Problem to work on
What is the number of lines in the records below holding the string "inclusión"? Reply with it and nothing else.

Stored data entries
--- START ---

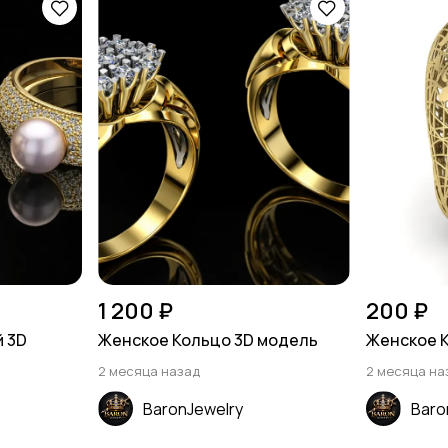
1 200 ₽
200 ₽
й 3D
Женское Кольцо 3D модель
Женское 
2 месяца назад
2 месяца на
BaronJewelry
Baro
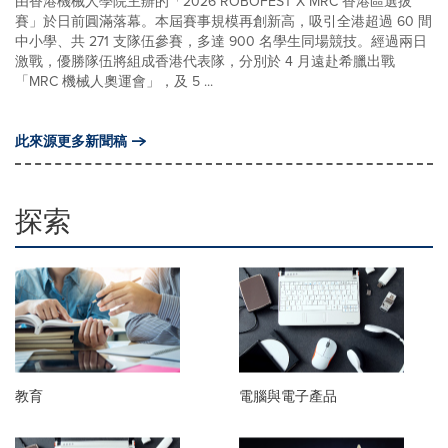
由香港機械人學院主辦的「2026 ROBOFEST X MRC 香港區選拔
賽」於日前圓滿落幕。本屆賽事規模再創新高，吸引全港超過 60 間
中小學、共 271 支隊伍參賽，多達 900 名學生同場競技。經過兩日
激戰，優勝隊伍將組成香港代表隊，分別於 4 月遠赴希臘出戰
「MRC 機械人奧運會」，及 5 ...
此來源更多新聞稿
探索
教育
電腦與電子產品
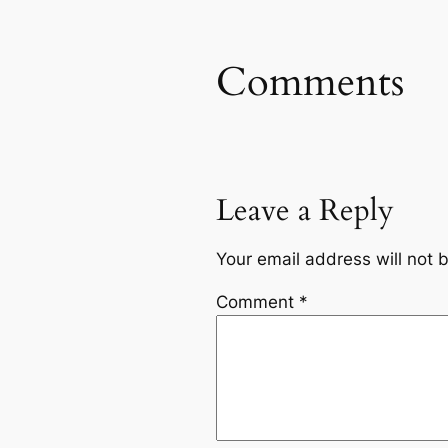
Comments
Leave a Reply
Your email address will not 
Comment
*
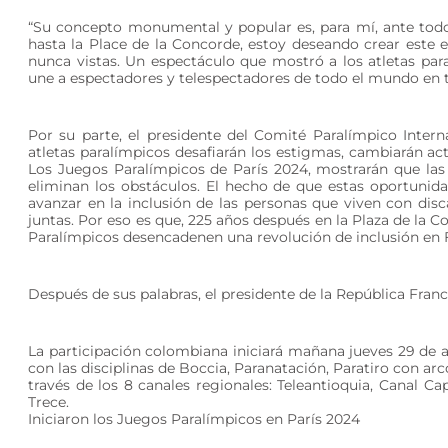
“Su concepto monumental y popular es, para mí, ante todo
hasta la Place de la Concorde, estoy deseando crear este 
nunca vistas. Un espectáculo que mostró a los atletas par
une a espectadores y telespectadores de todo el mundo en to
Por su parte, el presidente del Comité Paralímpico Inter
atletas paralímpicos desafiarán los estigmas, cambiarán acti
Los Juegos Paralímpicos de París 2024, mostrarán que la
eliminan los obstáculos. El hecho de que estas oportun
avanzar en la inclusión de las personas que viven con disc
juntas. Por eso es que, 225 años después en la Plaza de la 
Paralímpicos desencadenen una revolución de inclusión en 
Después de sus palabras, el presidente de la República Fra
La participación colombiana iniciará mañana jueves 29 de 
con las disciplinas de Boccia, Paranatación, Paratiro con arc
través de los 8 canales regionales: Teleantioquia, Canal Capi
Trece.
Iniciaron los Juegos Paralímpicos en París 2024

--- END ---
--- START ---

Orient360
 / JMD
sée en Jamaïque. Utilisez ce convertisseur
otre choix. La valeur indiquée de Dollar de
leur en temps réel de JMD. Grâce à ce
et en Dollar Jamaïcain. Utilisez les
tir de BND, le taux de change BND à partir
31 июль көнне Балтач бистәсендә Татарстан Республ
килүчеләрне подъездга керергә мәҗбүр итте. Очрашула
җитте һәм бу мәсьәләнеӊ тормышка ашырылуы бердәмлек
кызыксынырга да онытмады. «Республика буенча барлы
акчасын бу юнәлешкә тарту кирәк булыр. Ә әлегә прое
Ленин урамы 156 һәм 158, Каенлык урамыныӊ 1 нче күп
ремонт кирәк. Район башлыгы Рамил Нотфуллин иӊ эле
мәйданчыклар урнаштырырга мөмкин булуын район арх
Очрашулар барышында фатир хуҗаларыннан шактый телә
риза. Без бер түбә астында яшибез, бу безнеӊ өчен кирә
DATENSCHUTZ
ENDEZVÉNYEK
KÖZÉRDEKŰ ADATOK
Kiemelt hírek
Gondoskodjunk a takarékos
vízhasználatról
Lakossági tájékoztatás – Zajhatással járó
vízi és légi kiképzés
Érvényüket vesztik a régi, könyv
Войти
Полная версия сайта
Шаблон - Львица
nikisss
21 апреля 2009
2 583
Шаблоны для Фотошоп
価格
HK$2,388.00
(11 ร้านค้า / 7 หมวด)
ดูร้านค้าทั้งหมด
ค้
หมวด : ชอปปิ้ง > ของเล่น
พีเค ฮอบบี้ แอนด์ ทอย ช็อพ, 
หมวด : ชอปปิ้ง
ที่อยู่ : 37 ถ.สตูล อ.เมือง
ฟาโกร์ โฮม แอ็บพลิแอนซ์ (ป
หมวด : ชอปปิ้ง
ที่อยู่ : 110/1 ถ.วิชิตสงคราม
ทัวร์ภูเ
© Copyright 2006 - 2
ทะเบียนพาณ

--- END ---

Worked solution
2